Tapi, cara kembali kepada Allah juga tidak mudah. Manusia-manusia awal membutuhkan waktu yang sangat panjang untuk menemukan “peta jalan pulang”. Nabi Adam kabarnya hidup selama 2.000 tahun. Nabi Nuh selama lebih dari 900 tahun. Waktu yang sangat panjang itu pun belum menjamin bahwa manusia akan menemukan “peta jalan pulang”. Manusia Jawa sudah berusaha keras untuk mencari peta jalan itu hingga mencapai kesadaran yang sangat tinggi sebenarnya, namun masih belum sepenuhnya berhasil sampai kepada titik tuju alamat pulang. Maka, di Jawa muncullah hantu, genderuwo, kuntilanak, dsb yang sebenarnya adalah dismanagement manusia dalam mencari dirinya sendiri. Akhirnya, dia harus berhenti di halte antara kehidupan fana dan kehidupan abadi.

 

Untuk melengkapi pemahaman tentang “pulang kembali kepada asal”, Cak Nun memberikan pemahaman soal dunia dan akherat. “Jika dunia adalah babak perempat final, maka akherat adalah babak semifinal. Jika dunia adalah babak semifinal, maka akherat adalah babak final. Dan jika kehidupan dunia adalah babak final, maka akherat adalah turnamen berikutnya. Atau dengan terminologi lain, jika kehidupan dunia adalah Selasa, maka kehidupan akherat adalah Rabu. Jika kehidupan dunia Rabu, maka akheratmu adalah Kamis. Jika kehidupan duniamu adalah bluluk, maka berjuanglah menjadi cengkir. Jika kamu sekarang cengkir, maka berjuanglah menjadi degan. Dan jika saat ini kamu degan, berjuanglah menjadi kelapa.”

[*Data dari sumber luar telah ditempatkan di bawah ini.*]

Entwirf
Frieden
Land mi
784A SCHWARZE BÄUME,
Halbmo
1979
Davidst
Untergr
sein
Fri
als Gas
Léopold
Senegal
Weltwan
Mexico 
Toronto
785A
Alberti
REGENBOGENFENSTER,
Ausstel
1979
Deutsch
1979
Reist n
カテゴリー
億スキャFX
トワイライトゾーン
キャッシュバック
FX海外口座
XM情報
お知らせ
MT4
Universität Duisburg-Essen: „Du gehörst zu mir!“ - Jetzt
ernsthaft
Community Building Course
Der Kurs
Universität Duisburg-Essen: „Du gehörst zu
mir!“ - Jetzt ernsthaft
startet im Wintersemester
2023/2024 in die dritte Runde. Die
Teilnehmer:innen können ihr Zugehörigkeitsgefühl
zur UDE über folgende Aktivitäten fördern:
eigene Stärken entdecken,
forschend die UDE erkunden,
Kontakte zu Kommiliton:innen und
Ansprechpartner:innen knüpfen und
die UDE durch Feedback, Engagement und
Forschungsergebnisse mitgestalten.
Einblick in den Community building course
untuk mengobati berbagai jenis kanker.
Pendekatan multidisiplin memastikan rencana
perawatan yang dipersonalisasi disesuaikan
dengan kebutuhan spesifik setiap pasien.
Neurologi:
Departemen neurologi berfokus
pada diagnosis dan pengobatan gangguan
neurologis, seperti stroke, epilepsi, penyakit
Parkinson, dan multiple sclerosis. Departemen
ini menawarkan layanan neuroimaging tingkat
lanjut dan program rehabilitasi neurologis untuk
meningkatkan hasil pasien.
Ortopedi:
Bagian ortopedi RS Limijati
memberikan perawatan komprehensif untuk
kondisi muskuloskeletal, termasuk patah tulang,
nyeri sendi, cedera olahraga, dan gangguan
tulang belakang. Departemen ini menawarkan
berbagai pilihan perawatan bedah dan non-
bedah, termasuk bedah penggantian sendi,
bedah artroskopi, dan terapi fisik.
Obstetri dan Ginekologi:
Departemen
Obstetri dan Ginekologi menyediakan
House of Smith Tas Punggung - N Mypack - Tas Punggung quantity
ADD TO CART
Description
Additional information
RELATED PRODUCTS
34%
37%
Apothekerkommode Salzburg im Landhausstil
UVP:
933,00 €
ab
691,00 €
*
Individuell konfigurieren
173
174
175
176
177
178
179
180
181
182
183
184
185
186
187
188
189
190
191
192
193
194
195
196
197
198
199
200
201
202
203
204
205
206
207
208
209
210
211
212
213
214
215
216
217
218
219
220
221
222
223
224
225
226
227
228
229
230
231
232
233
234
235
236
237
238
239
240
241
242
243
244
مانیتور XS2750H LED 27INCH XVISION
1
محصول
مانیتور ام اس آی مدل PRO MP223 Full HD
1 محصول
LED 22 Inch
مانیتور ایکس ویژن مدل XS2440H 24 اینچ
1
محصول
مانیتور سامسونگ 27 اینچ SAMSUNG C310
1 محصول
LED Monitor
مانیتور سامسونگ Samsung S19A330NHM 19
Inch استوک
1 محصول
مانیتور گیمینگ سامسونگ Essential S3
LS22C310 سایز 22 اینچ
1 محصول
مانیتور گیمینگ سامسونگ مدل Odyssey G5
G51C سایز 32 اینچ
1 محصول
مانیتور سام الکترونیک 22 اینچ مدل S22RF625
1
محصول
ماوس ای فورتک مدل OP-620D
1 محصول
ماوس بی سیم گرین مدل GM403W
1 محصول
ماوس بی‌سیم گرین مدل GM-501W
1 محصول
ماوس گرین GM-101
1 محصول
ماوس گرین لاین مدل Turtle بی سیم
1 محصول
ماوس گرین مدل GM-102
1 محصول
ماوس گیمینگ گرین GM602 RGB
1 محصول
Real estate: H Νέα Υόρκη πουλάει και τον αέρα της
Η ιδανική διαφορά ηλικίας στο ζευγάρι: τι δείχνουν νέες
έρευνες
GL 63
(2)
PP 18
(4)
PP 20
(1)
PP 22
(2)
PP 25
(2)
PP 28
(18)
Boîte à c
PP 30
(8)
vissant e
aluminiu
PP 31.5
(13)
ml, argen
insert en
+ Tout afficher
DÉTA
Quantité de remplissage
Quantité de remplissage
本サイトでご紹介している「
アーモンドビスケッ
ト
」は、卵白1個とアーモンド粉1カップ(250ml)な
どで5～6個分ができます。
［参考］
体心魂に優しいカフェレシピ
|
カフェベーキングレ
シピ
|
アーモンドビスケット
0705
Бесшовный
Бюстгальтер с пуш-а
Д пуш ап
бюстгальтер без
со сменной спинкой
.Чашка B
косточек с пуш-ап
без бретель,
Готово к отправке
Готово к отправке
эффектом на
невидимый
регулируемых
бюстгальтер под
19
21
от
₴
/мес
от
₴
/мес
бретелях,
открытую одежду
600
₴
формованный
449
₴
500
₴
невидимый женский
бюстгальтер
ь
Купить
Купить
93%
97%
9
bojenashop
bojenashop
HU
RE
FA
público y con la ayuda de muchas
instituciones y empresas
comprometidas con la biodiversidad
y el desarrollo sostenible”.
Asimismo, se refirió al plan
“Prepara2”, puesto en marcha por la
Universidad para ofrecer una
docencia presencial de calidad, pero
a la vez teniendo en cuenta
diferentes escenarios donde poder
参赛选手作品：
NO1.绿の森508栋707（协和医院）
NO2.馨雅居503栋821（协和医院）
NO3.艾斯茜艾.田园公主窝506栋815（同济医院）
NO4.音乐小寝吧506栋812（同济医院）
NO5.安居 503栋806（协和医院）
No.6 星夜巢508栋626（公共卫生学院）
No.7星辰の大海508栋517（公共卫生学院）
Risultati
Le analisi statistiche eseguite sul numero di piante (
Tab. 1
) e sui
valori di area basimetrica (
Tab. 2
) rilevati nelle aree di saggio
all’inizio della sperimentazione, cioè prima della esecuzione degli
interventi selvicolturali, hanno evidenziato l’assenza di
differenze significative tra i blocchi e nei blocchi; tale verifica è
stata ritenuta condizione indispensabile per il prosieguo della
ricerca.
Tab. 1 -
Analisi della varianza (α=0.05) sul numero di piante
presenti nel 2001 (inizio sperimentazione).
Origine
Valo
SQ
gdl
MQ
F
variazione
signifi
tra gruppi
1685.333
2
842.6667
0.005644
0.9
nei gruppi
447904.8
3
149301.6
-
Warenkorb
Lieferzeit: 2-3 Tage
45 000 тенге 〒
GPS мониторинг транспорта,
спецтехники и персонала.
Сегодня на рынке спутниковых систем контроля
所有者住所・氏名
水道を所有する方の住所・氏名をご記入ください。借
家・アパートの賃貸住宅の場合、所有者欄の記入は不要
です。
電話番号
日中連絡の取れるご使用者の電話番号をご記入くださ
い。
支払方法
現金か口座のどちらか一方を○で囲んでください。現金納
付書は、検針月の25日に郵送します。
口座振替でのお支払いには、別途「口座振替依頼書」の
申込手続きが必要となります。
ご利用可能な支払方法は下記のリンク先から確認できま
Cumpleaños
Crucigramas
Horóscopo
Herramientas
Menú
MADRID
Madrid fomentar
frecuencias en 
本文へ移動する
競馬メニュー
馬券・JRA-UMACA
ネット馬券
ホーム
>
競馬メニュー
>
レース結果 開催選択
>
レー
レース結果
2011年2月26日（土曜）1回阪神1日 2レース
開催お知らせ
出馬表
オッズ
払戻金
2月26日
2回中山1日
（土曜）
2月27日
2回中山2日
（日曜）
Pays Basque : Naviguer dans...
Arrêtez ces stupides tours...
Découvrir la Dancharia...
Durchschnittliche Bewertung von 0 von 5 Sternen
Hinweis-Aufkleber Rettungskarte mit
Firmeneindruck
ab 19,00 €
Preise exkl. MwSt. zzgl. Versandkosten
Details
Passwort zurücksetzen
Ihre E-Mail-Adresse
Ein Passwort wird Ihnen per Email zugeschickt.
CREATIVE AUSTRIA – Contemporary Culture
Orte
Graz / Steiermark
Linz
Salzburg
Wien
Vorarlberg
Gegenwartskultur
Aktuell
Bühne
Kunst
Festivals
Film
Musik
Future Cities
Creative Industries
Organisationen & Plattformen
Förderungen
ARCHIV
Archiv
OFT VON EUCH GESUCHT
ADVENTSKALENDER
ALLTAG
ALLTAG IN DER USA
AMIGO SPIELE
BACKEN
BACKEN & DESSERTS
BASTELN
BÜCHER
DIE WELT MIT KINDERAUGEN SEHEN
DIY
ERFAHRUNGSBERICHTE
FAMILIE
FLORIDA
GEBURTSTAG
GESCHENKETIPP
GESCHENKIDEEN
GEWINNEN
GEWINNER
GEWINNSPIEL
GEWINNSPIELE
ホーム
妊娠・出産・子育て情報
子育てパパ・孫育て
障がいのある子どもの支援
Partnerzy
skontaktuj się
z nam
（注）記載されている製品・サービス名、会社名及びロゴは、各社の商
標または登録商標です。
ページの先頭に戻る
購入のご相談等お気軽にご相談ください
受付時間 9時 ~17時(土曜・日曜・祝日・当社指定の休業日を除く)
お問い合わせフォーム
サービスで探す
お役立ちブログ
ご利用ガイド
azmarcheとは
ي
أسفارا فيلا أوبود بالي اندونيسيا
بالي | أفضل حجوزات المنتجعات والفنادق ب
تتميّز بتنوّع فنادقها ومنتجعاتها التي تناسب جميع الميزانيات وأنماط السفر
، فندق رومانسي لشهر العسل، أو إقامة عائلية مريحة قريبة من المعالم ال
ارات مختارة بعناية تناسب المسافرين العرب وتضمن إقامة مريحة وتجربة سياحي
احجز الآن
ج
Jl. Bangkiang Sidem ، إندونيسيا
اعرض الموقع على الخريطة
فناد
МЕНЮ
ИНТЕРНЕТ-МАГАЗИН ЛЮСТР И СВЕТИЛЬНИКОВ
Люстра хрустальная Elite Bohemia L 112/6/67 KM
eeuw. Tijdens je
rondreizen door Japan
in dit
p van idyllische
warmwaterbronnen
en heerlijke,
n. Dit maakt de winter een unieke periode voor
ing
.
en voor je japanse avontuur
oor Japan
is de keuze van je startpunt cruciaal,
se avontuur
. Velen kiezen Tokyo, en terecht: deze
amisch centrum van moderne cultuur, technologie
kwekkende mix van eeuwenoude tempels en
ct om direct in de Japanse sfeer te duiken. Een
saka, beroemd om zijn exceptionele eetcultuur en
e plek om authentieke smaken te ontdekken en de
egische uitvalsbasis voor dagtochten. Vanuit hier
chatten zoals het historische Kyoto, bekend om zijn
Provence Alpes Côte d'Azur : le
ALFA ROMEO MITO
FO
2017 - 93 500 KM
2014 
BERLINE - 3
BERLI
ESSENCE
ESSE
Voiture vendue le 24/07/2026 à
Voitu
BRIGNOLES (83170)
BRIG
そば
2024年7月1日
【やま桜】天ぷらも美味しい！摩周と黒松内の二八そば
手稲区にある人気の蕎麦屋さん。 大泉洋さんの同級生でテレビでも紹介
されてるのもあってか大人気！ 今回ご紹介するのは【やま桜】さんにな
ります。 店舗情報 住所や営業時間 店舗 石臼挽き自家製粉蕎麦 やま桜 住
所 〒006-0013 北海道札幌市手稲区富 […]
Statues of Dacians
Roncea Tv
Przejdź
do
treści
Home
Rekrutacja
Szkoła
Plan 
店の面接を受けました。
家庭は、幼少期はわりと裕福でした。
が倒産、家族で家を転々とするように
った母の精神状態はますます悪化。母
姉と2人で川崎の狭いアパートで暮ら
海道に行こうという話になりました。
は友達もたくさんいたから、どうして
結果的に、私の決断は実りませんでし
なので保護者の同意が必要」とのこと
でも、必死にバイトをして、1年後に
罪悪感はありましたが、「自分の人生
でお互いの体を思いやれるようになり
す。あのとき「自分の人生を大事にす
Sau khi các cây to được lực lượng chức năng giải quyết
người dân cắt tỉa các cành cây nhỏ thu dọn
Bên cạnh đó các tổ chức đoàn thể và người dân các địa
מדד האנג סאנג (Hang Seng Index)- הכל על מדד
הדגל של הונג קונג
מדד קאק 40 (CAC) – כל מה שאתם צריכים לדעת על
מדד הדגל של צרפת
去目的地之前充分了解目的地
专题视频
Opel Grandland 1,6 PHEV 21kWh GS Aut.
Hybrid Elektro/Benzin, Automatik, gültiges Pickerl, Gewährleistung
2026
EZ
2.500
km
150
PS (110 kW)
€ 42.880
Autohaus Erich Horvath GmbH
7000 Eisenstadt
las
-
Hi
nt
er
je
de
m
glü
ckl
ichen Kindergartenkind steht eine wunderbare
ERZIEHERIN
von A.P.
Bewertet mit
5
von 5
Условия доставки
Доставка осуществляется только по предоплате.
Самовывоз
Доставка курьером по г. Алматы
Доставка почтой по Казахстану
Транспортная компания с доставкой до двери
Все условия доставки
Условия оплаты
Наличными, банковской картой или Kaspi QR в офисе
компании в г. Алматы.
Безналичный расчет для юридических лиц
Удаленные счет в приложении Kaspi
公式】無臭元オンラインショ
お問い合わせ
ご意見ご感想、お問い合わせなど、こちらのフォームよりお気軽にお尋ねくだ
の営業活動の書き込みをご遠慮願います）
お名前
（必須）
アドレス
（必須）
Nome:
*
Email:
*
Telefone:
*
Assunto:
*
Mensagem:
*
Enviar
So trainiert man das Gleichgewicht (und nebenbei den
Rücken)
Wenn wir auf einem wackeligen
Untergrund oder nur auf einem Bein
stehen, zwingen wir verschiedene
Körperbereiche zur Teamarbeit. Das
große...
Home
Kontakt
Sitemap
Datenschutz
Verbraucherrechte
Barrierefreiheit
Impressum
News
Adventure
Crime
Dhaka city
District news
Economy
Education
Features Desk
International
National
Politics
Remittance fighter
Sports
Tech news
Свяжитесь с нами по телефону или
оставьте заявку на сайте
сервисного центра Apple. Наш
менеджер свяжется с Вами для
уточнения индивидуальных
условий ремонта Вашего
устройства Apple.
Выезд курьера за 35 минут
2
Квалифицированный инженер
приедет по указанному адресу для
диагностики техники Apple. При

“Sebab, jasadmu ini adalah kendaraan sementara bagimu selama hidup di bumi. Jasad itu tidak lebih dari hologram. Maka sesungguhnya, setiap orang hidup lebih lama dibanding hologram-nya. Maka, jangan meremehkan statement Allah yang menyatakan bahwa “Aku tidak akan meng-adzab hamba-hambaKu selama engkau Muhammad, berada diantara mereka.” Kehadiran Rosulullah Muhammad tidak dalam wujud hologram. Dan Muhammad bisa hadir dimana saja dalam waktu bersamaan karena di alam Muhammad sekarang tidak mengenal jumlah. Beliau saat ini berada diatas ruang dan diatas waktu. Sehingga, tidak terikat dengan ruang, waktu apalagi jumlah.

“Maka Allah mengutus Muhammad untuk memberikan “peta jalan pulang” agar manusia tidak tertatih-tatih dan kelelahan mencari-cari sendiri. Boleh dikatakan bahwa Muhammad diutus untuk mengakselerasi kehidupan spiritual manusia hingga mencapai percepatan tertentu yang memungkinkan hanya dalam waktu 60-an tahun, seorang manusia sudah mencapai level kesadaran yang dibutuhkan untuk kembali langsung kepada Allah. Inilah salah satu hal indikatif yang bisa menjelaskan mengapa manusia dahulu hidup jauh lebih panjang dibanding manusia sekarang,” tutup Cak Nun.